Aproveito também para esclarecer algumas dúvidas em relação à posição da ASPP/PSP sobre se os profissionais devem ou não prestar serviços remunerados. Apesar deste nosso entendimento já ter mais de uma década e apesar de ser público, reafirmo mais uma vez que não concordamos com os serviços remunerados na PSP. Para além de estes serviços não prestigiarem a instituição e os seus profissionais, bem pelo contrário, também nada dignificam a prestação do serviço público. Temos reivindicado, por isso, uma melhoria na tabela salarial da PSP, para que os profissionais não sejam obrigados a prestar este tipo de serviços, que os desempenham unicamente por necessidade, devido à fraca remuneração.
- E em relação à segurança privada, há sensibilidade governamental para o fenómeno deste tipo de segurança cada vez mais abrangente?

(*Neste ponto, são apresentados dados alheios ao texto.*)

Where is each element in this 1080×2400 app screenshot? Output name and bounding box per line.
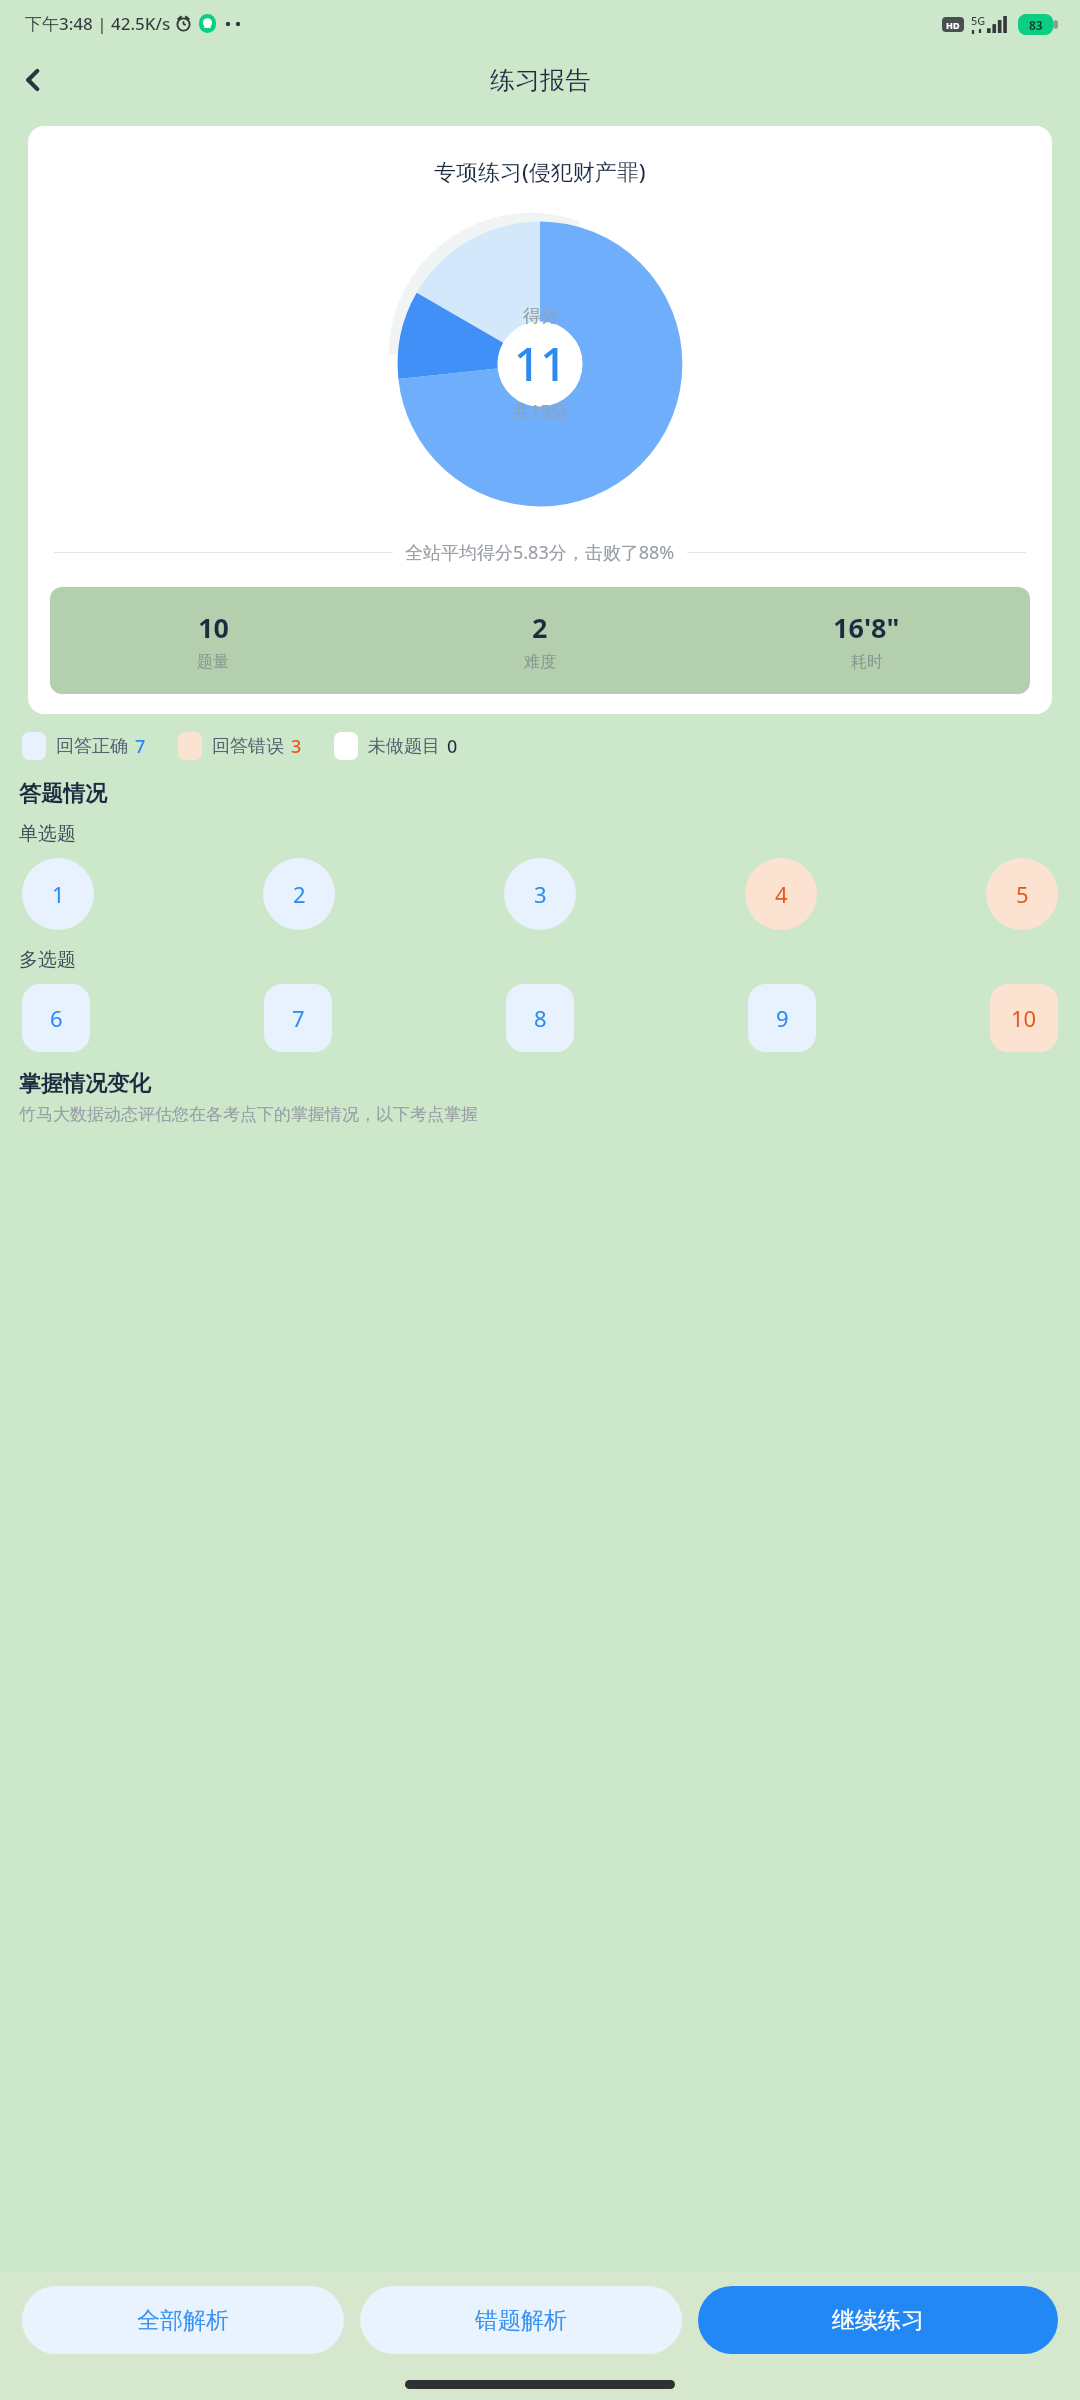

O Governo já percebeu há muito tempo a importância da segurança privada em Portugal e quais os serviços que devem ser desempenhados pelas forças e serviços de segurança e pela segurança privada. Infelizmente, devido à falta de coragem e de políticas de segurança pouco correctas e de cariz económico, continua a deixar que se confunda serviço de cariz público do serviço de cariz privado.

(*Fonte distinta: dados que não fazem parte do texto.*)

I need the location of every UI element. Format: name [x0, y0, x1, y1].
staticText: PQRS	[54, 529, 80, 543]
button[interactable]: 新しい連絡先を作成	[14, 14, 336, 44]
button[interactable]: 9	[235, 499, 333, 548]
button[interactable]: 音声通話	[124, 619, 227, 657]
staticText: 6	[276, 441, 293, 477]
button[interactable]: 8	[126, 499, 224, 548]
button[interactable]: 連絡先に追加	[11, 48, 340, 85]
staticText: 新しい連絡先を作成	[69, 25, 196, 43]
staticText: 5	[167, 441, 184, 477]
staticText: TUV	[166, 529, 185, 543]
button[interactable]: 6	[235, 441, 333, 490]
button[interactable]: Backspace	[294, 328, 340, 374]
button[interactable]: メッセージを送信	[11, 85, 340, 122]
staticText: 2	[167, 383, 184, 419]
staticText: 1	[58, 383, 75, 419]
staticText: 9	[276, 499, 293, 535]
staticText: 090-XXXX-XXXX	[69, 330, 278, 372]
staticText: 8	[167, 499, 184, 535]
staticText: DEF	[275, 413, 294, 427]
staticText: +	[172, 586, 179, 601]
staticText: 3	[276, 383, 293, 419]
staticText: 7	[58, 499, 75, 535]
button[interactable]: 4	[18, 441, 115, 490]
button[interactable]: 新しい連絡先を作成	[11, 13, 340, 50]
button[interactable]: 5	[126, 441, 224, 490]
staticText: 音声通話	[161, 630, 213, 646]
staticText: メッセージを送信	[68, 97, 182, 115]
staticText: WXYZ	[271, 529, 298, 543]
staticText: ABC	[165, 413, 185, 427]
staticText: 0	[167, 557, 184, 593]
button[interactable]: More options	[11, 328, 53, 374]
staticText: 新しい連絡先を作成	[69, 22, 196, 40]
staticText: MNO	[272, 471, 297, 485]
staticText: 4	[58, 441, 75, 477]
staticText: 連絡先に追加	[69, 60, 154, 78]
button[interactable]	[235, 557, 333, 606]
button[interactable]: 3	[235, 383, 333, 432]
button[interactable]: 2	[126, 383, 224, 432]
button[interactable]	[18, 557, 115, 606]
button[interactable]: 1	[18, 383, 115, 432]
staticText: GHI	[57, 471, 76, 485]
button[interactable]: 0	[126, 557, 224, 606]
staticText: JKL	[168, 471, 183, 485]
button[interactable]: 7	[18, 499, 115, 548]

- Como encara a ASPP-PSP a recente operação NEMESIS em Lisboa e Setúbal?

Esta operação, bem como outras com estes resultados, se bem que nos retraem pela sua mediatização e pelo facto de envolverem profissionais e técnicos de segurança pública, reforça a nossa intransigência no combate ao crime, actuando sempre com a mesma firmeza, independentemente de estarmos ou não perante indivíduos que exercem actividade em sectores da segurança.

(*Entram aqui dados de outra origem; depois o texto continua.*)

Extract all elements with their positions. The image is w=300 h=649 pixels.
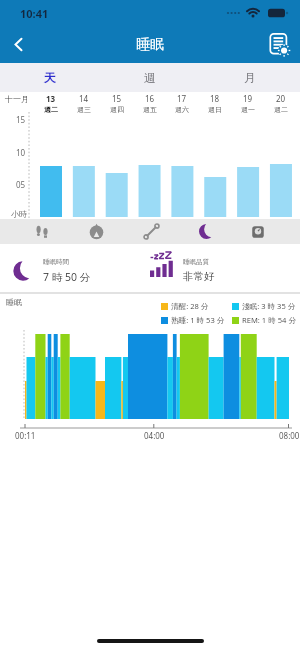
button[interactable]: 週 [100,63,200,92]
staticText: 淺眠: 3 時 35 分 [242,301,296,311]
staticText: 睡眠品質 [183,258,209,266]
staticText: 週二 [44,105,58,114]
staticText: REM: 1 時 54 分 [242,315,296,325]
staticText: 週一 [241,105,255,114]
staticText: 08:00 [279,430,300,441]
staticText: 15 [16,114,26,125]
staticText: 週 [144,70,156,85]
staticText: 小時 [11,209,27,219]
staticText: 月 [244,70,256,85]
staticText: 天 [44,70,56,85]
staticText: 睡眠時間 [43,258,69,266]
staticText: 20 [276,93,286,104]
button[interactable]: Steps [28,219,56,244]
staticText: 非常好 [183,270,215,283]
staticText: 10:41 [20,6,49,21]
button[interactable]: Sleep [192,219,220,244]
staticText: 7 時 50 分 [43,270,91,284]
button[interactable]: Back [0,26,40,63]
staticText: 睡眠 [6,297,22,307]
staticText: 05 [16,179,26,190]
staticText: 17 [177,93,187,104]
staticText: 13 [46,93,56,104]
staticText: 14 [79,93,89,104]
button[interactable]: Calories [82,219,110,244]
button[interactable]: 月 [200,63,300,92]
staticText: 熟睡: 1 時 53 分 [171,315,225,325]
button[interactable]: Sleep report [258,26,300,63]
button[interactable]: Heart rate [137,219,165,244]
staticText: 00:11 [15,430,36,441]
staticText: 16 [145,93,155,104]
staticText: 十一月 [5,94,29,104]
staticText: 04:00 [144,430,165,441]
staticText: 10 [16,147,26,158]
staticText: 週三 [77,105,91,114]
staticText: 18 [210,93,220,104]
button[interactable]: Weight [244,219,272,244]
staticText: 週日 [208,105,222,114]
staticText: 清醒: 28 分 [171,301,209,311]
staticText: 週六 [175,105,189,114]
staticText: 15 [112,93,122,104]
staticText: 週四 [110,105,124,114]
staticText: 睡眠 [136,36,164,54]
staticText: 週五 [143,105,157,114]
staticText: 週二 [274,105,288,114]
staticText: 19 [243,93,253,104]
button[interactable]: 天 [0,63,100,92]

- Os gangs de segurança privada estão a tomar de assalto o sector, estrangulando-o?

Não, mas é imprescindível uma atenção redobrada das forças e serviços de segurança sobre esta matéria. A criação do departamento para a fiscalização da segurança privada na dependência da Direcção Nacional da PSP, veio dar competência à PSP para fiscalizar e garantir um sector mais regrado. Este departamento tem desenvolvido um trabalho bastante importante, por vezes em coordenação com o departamento de investigação criminal da PSP, e os resultados desse trabalho são visíveis. Uma fiscalização rigorosa beneficia não só as forças de segurança como a segurança privada. Quantas vezes se confunde, por desconhecimento, a segurança privada ilegal da legal, descredibilizando o sector, bem como os seus funcionários.
- Que medidas proporia a vossa associação para um saudável desenvolvimento da segurança privada em Portugal?
Como referi, a segurança privada é hoje uma realidade em Portugal, tendo-se tornado imprescindível no panorama da segurança. Desde que sejam definidas as competências da segurança privada com objectividade e se instale uma coordenação institucional entre as forças de segurança e a segurança privada, estarão encontradas os pilares para um crescimento saudável deste sector. Outra matéria não menos importante para o crescimento sustentado e equilibrado deste sector é o cumprimento e respeito pelas leis e regras que estabelecem os direitos dos profissionais da segurança privada. Neste sentido, o MAI deve fiscalizar e obrigar as entidades competentes a fiscalizar o cumprimento das Leis que garantem o normal funcionamento das instituições e o equilíbrio entre os deveres e direitos dos profissionais da segurança privada.
- A formação constitui um factor chave para o bom desempenho da segurança privada?
A formação é um factor essencial para o bom desempenho de qualquer actividade. Nesta área, a formação torna-se ainda mais importante, não só ao nível da formação de base, essencial na preparação inicial, mas também a formação contínua, para actualização de conhecimentos técnicos e teóricos. A actividade de segurança privada deveria ser reconhecida como actividade profissional pelo ministério da Educação, como forma de serem disponibilizados cursos técnicos nas escolas de ensino profissional, com as devidas equivalências de ensino. Assim, garantir-se-ia uma melhor qualidade de serviço, privilegiando profissionais e empresas do sector.
- Concorda com a inclusão da ANASP no Conselho de Segurança Privada?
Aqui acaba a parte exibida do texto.